▸ Goal of the exercise
All that is wanted is the lines from the first line of the listing below through the line containing "tems with a", written out exactly with pictures left out.
--------------------------------
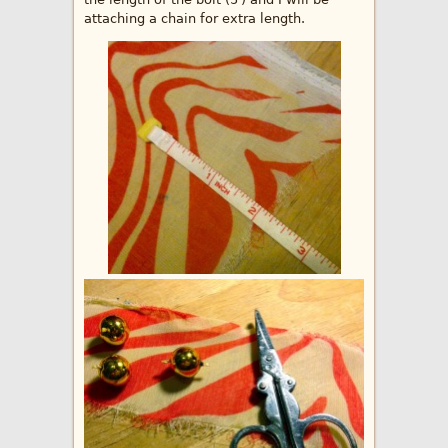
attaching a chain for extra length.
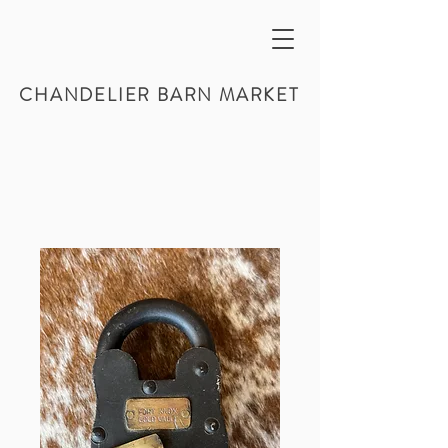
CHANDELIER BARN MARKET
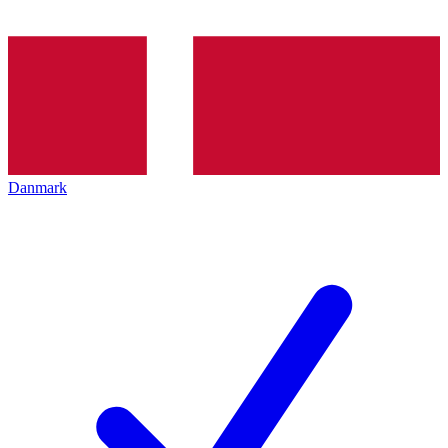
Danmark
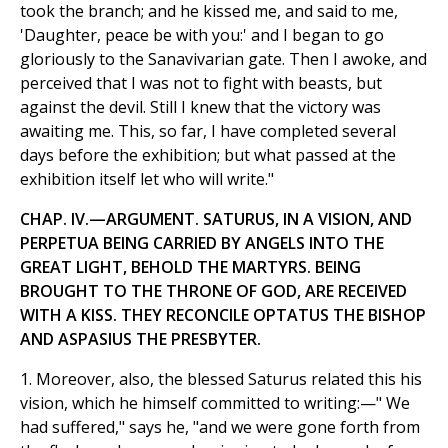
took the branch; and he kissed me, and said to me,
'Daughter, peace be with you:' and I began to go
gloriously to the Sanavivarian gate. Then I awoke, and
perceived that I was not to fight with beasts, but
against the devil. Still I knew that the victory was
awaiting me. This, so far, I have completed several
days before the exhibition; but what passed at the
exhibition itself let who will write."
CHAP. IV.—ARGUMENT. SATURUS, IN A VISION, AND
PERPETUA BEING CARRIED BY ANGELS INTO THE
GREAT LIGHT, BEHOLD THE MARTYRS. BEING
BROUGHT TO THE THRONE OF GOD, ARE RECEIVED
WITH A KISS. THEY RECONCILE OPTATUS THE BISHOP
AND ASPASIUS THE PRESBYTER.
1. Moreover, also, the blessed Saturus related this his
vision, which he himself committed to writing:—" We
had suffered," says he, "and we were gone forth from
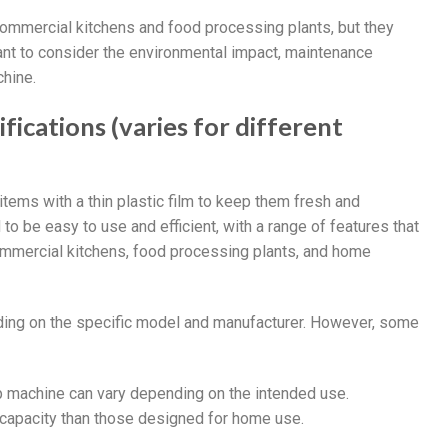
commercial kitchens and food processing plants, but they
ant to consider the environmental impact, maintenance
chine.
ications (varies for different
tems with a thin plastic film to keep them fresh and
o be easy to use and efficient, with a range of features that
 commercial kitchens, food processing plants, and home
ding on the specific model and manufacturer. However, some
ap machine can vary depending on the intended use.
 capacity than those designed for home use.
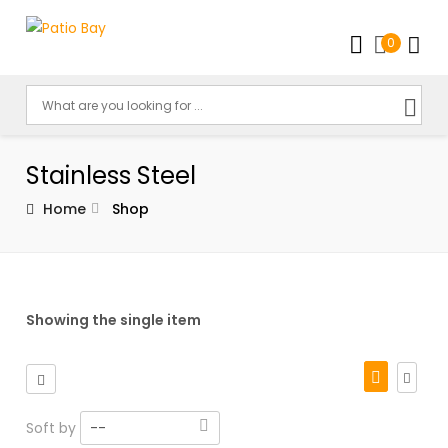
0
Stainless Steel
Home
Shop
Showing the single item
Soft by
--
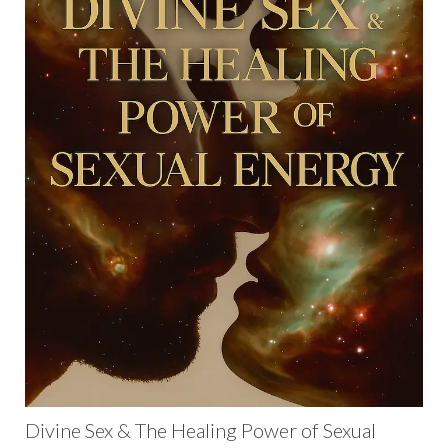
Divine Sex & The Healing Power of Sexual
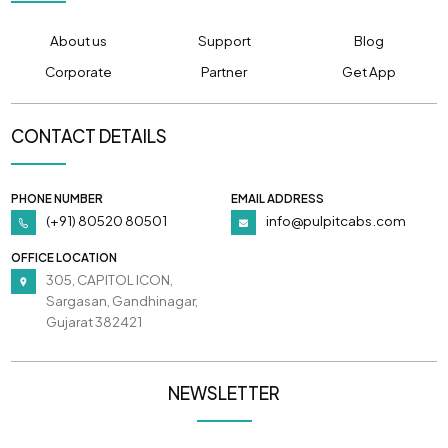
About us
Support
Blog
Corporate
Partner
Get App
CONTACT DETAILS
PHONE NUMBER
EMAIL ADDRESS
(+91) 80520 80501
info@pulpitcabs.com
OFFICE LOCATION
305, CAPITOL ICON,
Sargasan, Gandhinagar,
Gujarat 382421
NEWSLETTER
--------------------------------
▸ Answer area
attaching a chain for extra length.
CHANDELIER BARN MARKET
Danmark
took the branch; and he kissed me, and said to me,
'Daughter, peace be with you:' and I began to go
gloriously to the Sanavivarian gate. Then I awoke, and
perceived that I was not to fight with beasts, but
against the devil. Still I knew that the victory was
awaiting me. This, so far, I have completed several
days before the exhibition; but what passed at the
exhibition itself let who will write."
CHAP. IV.—ARGUMENT. SATURUS, IN A VISION, AND
PERPETUA BEING CARRIED BY ANGELS INTO THE
GREAT LIGHT, BEHOLD THE MARTYRS. BEING
BROUGHT TO THE THRONE OF GOD, ARE RECEIVED
WITH A KISS. THEY RECONCILE OPTATUS THE BISHOP
AND ASPASIUS THE PRESBYTER.
1. Moreover, also, the blessed Saturus related this his
vision, which he himself committed to writing:—" We
had suffered," says he, "and we were gone forth from
commercial kitchens and food processing plants, but they
ant to consider the environmental impact, maintenance
chine.
ications (varies for different
tems with a thin plastic film to keep them fresh and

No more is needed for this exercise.